Wood Electric String Violin (7 string) - eBay (item 280394903573 end time Sep-15-09 07:27:52 PDT)


----------



## SpaceDock (Sep 11, 2009)




----------



## hufschmid (Sep 11, 2009)

nice awesome, thats Mark Wood's violin 

http://www.markwoodmusic.com/index2.html


----------



## Apophis (Sep 11, 2009)

interesting


----------



## MF_Kitten (Sep 11, 2009)

i remember seeing the website for these. they are shredder-style instruments that go higher than a violin and lower than a cello


----------



## hufschmid (Sep 11, 2009)

Mark Wood is like the Alice Cooper of electric violin, this guy has always been there, I was a little kid when he started to perform on an electric violin...


----------



## sPliNtEr_777 (Sep 11, 2009)

Im pretty sure if I could play it, I would buy it.


----------



## troyguitar (Sep 13, 2009)

I've wanted one since I first saw him playing with the TSO, but they're too expensive for someone who sucks as much at violin as me


----------



## Xiphos68 (Sep 13, 2009)

That man is awesome live with Trans Siberian Orchestra!!!
I've meet him once too. Got his autograph win.


----------



## ghoti (Sep 13, 2009)

What I wish is that there were a way for me to play one and see if my arm gets ripped out of its socket the way an ordinary violin does.

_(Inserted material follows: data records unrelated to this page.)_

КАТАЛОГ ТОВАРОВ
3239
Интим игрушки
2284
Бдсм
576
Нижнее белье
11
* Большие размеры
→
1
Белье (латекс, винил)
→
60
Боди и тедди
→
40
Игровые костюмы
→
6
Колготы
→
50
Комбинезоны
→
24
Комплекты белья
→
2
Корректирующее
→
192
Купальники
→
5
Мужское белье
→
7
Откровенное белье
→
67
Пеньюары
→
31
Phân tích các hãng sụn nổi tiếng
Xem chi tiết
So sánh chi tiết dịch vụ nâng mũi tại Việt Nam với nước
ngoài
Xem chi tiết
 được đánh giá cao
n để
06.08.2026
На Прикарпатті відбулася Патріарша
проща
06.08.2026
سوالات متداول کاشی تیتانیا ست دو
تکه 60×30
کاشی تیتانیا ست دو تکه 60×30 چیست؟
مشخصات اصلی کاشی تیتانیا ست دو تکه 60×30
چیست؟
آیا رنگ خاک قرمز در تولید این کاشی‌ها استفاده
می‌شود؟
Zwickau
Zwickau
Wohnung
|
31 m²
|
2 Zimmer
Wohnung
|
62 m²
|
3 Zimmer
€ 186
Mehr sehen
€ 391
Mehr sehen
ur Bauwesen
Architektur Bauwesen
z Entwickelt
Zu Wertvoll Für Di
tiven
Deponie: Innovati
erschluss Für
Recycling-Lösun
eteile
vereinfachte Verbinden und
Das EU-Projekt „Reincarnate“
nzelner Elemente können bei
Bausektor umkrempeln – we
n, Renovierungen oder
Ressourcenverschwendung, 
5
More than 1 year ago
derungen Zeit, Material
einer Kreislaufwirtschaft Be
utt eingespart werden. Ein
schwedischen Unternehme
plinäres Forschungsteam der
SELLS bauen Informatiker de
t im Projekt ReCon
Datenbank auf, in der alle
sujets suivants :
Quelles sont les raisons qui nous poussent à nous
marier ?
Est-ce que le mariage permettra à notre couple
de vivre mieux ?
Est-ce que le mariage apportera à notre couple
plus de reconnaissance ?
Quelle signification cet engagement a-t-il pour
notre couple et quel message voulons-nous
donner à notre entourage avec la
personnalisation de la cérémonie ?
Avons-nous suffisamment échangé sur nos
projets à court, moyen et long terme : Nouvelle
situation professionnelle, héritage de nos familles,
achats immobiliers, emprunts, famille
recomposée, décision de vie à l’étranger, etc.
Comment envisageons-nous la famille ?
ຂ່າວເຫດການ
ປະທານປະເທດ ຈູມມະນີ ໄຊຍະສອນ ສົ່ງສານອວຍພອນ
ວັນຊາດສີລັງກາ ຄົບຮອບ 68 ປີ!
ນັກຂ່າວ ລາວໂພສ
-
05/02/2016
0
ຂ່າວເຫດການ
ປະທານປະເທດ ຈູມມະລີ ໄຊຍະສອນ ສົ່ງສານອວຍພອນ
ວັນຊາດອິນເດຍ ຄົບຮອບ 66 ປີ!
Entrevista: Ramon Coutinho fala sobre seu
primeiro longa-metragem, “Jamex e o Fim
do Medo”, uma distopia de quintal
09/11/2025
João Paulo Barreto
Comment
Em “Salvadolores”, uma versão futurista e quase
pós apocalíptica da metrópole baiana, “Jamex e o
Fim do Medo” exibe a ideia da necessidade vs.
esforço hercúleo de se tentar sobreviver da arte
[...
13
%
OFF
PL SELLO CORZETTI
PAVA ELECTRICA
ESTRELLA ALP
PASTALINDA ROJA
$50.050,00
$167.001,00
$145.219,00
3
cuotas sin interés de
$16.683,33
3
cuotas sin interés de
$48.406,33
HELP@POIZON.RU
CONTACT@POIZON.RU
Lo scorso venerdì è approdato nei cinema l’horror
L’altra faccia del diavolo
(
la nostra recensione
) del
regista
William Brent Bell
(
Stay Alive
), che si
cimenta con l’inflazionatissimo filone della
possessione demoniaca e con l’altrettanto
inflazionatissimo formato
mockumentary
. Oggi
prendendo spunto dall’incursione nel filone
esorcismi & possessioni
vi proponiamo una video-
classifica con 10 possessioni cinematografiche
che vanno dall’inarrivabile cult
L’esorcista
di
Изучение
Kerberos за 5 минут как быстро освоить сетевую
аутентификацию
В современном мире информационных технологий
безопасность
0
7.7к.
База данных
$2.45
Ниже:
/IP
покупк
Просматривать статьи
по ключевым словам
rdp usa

No frets, though; on a violin, fitting fingers on the notes is hard enough.


----------



## All_¥our_Bass (Sep 14, 2009)

I'd play one.


----------



## emguitars (Sep 17, 2009)

Hell, I BUILT one!


----------



## troyguitar (Sep 17, 2009)

That is awesome! Do you have more pictures of that?


----------



## lefty robb (Sep 18, 2009)

Mark Wood = Win.


----------



## emguitars (Sep 18, 2009)

troyguitar said:


> That is awesome! Do you have more pictures of that?



Yeah, here you go!


----------



## All_¥our_Bass (Sep 19, 2009)

^Because It's headless I can't help but think of Steinberger.


----------



## troyguitar (Sep 19, 2009)

I now know what I plan to build next year, that is a great idea. 

Are those regular guitar tuning machines?


----------